Print, exactly as they appear in the listing below, the lines from the line with "Капельница от запоя" to the line with "Амбулаторное лечение наркомании", with both end lines kept.
━━━━━ Exercise material ━━━━━
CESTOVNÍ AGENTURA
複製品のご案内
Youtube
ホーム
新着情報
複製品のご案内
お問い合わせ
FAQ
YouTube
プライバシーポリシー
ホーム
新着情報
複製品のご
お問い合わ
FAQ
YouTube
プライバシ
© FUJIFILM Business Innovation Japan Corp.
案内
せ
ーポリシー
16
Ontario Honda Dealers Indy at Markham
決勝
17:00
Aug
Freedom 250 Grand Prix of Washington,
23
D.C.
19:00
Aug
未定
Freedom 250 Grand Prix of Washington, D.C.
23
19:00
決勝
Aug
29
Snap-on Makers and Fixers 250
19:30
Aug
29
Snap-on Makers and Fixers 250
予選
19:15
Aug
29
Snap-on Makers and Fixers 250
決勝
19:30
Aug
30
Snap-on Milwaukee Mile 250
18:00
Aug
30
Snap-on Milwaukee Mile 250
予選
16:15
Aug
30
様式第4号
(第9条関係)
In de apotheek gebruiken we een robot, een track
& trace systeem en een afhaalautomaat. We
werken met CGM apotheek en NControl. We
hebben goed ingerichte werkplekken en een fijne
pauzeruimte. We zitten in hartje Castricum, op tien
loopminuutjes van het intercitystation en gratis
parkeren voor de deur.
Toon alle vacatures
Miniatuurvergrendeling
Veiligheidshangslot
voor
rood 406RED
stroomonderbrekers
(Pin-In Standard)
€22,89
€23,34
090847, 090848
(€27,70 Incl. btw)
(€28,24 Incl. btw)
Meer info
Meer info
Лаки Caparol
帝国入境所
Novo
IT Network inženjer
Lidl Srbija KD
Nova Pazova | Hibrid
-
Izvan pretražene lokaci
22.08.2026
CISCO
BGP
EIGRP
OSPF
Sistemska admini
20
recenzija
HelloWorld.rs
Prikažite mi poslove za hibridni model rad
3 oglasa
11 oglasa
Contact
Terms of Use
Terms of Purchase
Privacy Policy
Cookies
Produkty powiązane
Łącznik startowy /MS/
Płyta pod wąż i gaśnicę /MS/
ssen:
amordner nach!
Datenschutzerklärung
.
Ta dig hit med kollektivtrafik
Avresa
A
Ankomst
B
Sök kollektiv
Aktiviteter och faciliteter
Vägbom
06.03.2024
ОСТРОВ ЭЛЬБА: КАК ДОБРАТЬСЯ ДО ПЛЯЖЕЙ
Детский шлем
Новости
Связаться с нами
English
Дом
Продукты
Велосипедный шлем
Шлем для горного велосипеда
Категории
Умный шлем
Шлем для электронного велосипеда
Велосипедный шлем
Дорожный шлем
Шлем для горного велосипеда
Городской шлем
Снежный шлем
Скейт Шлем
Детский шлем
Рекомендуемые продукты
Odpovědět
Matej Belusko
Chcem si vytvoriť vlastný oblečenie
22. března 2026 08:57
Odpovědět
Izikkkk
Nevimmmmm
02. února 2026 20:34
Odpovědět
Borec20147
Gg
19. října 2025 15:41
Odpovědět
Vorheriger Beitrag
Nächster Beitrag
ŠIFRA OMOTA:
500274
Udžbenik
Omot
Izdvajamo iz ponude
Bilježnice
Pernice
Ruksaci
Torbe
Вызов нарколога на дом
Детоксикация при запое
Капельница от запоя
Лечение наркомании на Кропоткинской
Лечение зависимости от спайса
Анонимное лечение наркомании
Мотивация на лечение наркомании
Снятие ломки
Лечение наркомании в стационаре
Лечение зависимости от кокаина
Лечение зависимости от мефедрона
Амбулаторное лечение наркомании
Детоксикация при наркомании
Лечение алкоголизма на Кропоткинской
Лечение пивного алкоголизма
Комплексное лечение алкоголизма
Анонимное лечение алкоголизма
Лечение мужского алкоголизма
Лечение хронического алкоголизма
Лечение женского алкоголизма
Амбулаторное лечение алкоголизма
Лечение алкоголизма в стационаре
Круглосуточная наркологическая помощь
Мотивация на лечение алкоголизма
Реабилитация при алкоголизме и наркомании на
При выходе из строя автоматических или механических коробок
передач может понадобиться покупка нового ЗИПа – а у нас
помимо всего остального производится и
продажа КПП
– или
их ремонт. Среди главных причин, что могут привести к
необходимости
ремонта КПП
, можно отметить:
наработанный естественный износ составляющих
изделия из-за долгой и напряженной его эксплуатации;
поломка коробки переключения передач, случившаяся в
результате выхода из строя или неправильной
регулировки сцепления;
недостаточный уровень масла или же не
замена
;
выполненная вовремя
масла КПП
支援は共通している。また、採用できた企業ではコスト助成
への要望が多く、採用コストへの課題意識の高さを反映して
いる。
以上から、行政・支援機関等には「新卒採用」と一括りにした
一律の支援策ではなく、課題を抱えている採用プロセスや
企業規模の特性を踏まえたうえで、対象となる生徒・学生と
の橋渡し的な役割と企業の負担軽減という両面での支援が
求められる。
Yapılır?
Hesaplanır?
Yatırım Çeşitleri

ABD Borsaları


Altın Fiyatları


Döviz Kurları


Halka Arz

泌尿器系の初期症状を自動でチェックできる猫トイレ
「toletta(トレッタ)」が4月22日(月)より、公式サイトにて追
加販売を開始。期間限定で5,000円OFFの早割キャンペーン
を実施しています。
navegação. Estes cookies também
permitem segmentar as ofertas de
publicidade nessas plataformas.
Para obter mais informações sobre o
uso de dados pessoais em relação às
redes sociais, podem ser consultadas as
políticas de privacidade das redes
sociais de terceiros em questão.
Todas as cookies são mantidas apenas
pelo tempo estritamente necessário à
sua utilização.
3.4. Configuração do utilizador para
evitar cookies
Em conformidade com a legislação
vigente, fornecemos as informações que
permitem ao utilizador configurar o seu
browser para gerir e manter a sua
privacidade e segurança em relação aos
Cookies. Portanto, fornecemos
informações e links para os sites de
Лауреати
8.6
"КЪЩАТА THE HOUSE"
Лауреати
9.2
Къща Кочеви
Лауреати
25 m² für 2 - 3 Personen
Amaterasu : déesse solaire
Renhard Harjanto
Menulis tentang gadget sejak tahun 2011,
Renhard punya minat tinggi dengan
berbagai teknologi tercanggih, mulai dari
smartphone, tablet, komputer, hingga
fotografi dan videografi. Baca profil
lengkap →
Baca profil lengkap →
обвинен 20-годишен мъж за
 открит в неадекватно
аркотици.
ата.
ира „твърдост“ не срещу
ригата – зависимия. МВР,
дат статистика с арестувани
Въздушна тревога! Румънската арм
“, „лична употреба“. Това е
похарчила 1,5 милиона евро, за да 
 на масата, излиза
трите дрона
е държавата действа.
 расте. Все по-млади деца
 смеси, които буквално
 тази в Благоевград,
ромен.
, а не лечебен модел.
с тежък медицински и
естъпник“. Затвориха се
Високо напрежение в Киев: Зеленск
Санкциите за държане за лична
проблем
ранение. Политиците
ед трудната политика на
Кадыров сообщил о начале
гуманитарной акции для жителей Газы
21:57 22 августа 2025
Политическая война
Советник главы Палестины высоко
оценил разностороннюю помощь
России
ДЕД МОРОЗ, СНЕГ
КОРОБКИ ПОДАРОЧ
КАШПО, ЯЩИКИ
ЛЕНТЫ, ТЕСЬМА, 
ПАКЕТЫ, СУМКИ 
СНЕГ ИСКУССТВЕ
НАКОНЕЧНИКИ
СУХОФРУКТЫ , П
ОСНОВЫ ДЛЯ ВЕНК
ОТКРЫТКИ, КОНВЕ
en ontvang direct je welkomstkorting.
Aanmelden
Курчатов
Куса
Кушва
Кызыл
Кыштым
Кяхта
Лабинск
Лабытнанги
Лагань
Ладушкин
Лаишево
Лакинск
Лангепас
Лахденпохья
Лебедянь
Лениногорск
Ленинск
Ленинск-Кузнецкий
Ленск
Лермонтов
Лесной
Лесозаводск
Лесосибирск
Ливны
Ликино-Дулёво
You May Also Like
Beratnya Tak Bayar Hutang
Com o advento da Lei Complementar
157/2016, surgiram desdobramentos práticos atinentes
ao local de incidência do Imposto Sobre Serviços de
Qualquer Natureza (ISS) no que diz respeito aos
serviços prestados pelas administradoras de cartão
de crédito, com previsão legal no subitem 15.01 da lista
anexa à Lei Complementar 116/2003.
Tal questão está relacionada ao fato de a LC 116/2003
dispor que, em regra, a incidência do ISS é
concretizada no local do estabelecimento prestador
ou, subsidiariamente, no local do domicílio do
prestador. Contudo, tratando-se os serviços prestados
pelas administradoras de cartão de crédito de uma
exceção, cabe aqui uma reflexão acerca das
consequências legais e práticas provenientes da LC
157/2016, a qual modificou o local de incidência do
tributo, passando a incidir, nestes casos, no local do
━━━━━
→ **Task answer**:
Капельница от запоя
Лечение наркомании на Кропоткинской
Лечение зависимости от спайса
Анонимное лечение наркомании
Мотивация на лечение наркомании
Снятие ломки
Лечение наркомании в стационаре
Лечение зависимости от кокаина
Лечение зависимости от мефедрона
Амбулаторное лечение наркомании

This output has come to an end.